I want to try and test SLURM with a local cluster, at least attempting to replicate a production setup. I don’t have spare cash lying around to acquire a couple of nodes with shiny new Nvidia GPUs. I mean, I could technically experiment in a production system… Right?

I have a basic Raspberry Pi cluster on which all experiments will be run.

Hardware in use

  • 2x Raspberry Pi 4 (8GB variants)
  • SD Cards for boot
  • USB stick on each of them - Preferably same size (Optional, but highly recommended)
  • A router / Switch with copule of ethernet cables
  • Power to everything
  • Fan (optional)
  • Coffee (Must)

Setup Raspi

On each of the PIs, install any server operating system you want. Ensure you are able to SSH into all of the PIs you use… You can manually image the PI if you just have 2 or 3.. If you have more, I suggest you to look into some automated way to image all the SD cards you want in parallel.

Furthermore, you can set up Ansible on PIs if you have too many to handle… In my case, since it was only 2, I did not have to work with it. Note that you might want to set up Ansible playbooks anyway, to remember what you did earlier.

Now, plug in the 32GB USB stick into both nodes. We are going to create a network file system that all the nodes can share files on. In the case of a cluster, it has become a norm to have a common filesystem. This makes everything easy - managing files, quotas, running workloads, etc.

Format both in an identical way, and mount them.

You have the option of partitioning the SD cards, but dedicated storage is much better (besides, these USB sticks are much faster than the SD cards).

In case your network has some issue trying to ping each Raspi with their hostname, consider setting up the hosts file for each Raspi so that it will be much easier later on.

Make sure each node can access each other, and only then go to the next step!

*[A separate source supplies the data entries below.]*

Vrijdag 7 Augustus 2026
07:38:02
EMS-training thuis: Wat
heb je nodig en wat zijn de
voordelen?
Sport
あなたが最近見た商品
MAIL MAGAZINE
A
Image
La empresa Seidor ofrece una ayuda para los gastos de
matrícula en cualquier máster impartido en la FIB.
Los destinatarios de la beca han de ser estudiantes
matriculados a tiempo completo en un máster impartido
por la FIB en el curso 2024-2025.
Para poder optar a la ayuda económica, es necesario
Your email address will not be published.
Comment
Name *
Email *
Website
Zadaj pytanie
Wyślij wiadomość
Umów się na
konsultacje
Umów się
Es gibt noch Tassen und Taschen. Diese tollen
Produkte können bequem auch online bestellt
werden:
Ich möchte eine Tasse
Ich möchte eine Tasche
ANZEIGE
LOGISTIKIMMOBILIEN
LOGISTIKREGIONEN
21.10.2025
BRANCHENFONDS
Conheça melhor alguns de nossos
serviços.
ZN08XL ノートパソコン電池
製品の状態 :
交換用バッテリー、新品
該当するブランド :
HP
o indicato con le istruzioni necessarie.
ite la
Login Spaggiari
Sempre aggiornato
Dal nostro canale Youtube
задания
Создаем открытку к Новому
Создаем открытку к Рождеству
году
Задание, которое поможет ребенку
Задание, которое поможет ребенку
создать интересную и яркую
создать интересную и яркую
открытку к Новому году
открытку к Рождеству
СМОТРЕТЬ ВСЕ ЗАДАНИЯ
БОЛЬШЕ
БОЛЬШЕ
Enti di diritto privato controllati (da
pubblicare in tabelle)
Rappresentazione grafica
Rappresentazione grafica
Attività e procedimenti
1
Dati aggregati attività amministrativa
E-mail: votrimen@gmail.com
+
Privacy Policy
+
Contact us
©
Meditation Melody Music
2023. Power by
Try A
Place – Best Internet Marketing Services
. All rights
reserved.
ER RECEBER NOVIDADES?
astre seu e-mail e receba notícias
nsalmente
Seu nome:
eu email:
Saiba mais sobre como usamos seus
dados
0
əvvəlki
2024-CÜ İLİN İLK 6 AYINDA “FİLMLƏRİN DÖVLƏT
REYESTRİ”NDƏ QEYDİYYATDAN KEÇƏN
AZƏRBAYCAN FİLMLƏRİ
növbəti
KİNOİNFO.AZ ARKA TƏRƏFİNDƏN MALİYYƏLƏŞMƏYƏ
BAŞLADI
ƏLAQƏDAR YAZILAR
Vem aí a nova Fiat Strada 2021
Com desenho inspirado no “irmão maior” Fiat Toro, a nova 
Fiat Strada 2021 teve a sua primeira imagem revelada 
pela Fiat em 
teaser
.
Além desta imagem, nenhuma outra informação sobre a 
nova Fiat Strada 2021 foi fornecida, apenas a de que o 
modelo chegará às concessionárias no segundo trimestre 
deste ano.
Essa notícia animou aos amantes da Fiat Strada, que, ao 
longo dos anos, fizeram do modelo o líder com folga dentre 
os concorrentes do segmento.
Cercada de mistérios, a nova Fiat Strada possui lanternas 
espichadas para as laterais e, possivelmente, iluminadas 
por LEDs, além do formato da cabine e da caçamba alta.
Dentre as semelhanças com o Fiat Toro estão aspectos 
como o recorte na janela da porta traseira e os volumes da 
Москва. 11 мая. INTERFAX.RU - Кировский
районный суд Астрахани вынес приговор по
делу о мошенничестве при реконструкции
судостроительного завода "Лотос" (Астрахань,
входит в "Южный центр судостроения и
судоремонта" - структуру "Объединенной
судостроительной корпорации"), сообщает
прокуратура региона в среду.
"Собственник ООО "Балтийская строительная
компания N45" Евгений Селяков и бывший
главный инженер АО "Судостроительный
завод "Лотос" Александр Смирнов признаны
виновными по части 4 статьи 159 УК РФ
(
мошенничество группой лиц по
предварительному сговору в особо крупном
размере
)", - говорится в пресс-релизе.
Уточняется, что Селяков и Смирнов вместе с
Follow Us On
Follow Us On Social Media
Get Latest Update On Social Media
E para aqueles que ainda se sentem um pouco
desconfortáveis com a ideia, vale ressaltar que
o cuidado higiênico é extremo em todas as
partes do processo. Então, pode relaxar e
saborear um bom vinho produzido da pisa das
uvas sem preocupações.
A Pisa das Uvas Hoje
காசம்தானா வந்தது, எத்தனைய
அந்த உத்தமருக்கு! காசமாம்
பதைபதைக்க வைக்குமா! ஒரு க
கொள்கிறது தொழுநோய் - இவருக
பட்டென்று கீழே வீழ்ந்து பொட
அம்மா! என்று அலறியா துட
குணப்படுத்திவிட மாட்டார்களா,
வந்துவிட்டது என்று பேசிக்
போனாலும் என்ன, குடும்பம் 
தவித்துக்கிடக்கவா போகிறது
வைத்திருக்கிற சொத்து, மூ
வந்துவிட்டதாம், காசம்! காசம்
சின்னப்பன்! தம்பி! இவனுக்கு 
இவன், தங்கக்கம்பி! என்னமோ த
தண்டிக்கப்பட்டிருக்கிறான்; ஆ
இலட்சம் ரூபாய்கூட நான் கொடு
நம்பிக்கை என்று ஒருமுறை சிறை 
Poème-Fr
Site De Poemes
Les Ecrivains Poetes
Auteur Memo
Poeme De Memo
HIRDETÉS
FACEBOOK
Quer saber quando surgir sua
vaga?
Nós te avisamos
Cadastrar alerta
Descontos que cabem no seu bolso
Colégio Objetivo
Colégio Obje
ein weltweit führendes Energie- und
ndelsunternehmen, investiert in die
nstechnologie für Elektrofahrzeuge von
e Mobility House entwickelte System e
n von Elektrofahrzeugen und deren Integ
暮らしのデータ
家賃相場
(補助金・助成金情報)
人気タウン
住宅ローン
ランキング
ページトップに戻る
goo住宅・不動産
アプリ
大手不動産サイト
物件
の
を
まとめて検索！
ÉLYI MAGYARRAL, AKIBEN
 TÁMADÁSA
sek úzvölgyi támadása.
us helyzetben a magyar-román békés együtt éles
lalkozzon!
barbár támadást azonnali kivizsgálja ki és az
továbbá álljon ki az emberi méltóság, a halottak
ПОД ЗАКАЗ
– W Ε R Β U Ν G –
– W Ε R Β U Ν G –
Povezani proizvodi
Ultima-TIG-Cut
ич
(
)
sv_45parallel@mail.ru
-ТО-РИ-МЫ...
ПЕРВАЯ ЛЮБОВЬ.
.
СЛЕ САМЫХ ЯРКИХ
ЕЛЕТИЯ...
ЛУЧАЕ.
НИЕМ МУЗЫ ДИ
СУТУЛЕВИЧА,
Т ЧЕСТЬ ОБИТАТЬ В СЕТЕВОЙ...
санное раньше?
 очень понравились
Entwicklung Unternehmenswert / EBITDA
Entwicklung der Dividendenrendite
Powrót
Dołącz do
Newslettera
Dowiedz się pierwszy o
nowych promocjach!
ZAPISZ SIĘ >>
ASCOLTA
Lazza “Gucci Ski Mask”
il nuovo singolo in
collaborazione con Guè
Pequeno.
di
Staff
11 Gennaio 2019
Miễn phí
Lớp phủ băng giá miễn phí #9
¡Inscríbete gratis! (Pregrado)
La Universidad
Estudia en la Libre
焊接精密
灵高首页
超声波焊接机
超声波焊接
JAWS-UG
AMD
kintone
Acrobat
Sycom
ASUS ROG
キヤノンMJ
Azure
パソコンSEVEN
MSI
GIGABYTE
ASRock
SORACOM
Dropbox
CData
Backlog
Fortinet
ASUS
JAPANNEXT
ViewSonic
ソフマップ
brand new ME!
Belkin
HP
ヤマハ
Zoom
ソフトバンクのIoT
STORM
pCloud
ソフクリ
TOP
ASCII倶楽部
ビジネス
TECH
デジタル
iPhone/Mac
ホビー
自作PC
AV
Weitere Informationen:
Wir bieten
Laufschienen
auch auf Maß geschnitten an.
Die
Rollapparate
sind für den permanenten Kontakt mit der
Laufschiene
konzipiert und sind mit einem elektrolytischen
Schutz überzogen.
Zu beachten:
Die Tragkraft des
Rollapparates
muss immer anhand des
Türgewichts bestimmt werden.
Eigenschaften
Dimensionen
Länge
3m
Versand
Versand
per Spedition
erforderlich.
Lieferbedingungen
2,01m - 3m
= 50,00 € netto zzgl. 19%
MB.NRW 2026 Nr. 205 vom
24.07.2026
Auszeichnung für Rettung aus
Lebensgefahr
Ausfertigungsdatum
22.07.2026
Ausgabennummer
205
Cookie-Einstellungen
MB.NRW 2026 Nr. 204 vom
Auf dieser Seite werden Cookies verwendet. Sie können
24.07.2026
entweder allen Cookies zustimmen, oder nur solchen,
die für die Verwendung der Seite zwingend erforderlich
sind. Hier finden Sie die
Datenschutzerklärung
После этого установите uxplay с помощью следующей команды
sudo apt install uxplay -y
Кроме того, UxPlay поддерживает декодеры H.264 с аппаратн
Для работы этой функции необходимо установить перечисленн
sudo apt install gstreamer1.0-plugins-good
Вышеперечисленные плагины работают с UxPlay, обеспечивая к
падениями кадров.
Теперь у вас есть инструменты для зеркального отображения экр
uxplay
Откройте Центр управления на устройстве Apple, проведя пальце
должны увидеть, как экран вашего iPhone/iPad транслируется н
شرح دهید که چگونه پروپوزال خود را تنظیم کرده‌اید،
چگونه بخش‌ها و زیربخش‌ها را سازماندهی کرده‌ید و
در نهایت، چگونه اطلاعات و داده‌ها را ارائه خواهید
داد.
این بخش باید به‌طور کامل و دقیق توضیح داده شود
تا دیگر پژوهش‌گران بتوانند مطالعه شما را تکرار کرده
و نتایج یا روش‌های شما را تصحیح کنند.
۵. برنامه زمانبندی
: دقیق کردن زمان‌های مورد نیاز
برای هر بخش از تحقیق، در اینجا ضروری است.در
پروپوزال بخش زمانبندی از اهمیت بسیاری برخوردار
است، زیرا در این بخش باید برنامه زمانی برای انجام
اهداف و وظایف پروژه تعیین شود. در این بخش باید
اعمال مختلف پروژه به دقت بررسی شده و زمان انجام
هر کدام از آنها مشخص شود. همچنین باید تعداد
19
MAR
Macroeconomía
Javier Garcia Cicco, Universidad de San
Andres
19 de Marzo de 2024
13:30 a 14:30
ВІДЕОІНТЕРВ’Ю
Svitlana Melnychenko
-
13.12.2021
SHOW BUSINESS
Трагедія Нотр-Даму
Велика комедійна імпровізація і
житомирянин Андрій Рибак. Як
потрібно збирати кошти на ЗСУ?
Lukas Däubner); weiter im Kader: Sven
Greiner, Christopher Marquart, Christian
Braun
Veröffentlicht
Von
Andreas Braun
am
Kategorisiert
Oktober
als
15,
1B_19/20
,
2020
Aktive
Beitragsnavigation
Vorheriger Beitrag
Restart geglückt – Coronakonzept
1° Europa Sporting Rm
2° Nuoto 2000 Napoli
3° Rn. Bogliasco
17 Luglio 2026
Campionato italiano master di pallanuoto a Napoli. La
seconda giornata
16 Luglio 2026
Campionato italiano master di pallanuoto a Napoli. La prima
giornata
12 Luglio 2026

My case - 192.168.0.106 - rpi1 - 192.168.0.108 - rpi2

Setup GlusterFS

GlusterFS is a scalable network file system that works on any hardware you throw at it. You can pool drives over the network, create failsafe network storage, and more. In our case, it will act as the primary storage for any common files that our Pis and our SLURM system need to work with.

To install GlusterFS:

sudo apt-get install -y glusterfs-server glusterfs-client

Start the GFS service:

sudo systemctl start glusterd.service

From the master/head node, probe all other nodes in your network, then probe your master from the other nodes:

sudo gluster peer probe rpi1 # from rpi2
sudo gluster peer probe rpi2 # from rpi1

Create a folder inside your mount (USB stick). In my case, the USBs are mounted at /mnt, and there is a folder in them called /mnt/gv0. You can choose any name, but being consistent helps… everywhere

After this, from the master node, create a GlusterFS volume:

sudo gluster volume create gv0 replica 2 rpi1:/mnt/gv0 rpi2:/mnt/gv0

Once the volume named gv0 is created, start it:

sudo gluster volume start gv0
sudo gluster volume info

GFS info

Now, we need to mount our fresh volume somewhere. I’ve created a folder /gfsv to keep this as ‘gluster file system volume’:

Then mount our Gfs volume, on all the nodes

sudo mkdir /gfsv
sudo mount -t glusterfs rpi1:/gv0 /gfsv/

# Mofify the permissions - based on your envoironment... In my 'lab' no one cares, so...
sudo chmod 777 /gfsv/

After a file copy test, you can view in both the nodes that the file appears. As a bonus, while you are copying some large file over, you can also monitor the network activity!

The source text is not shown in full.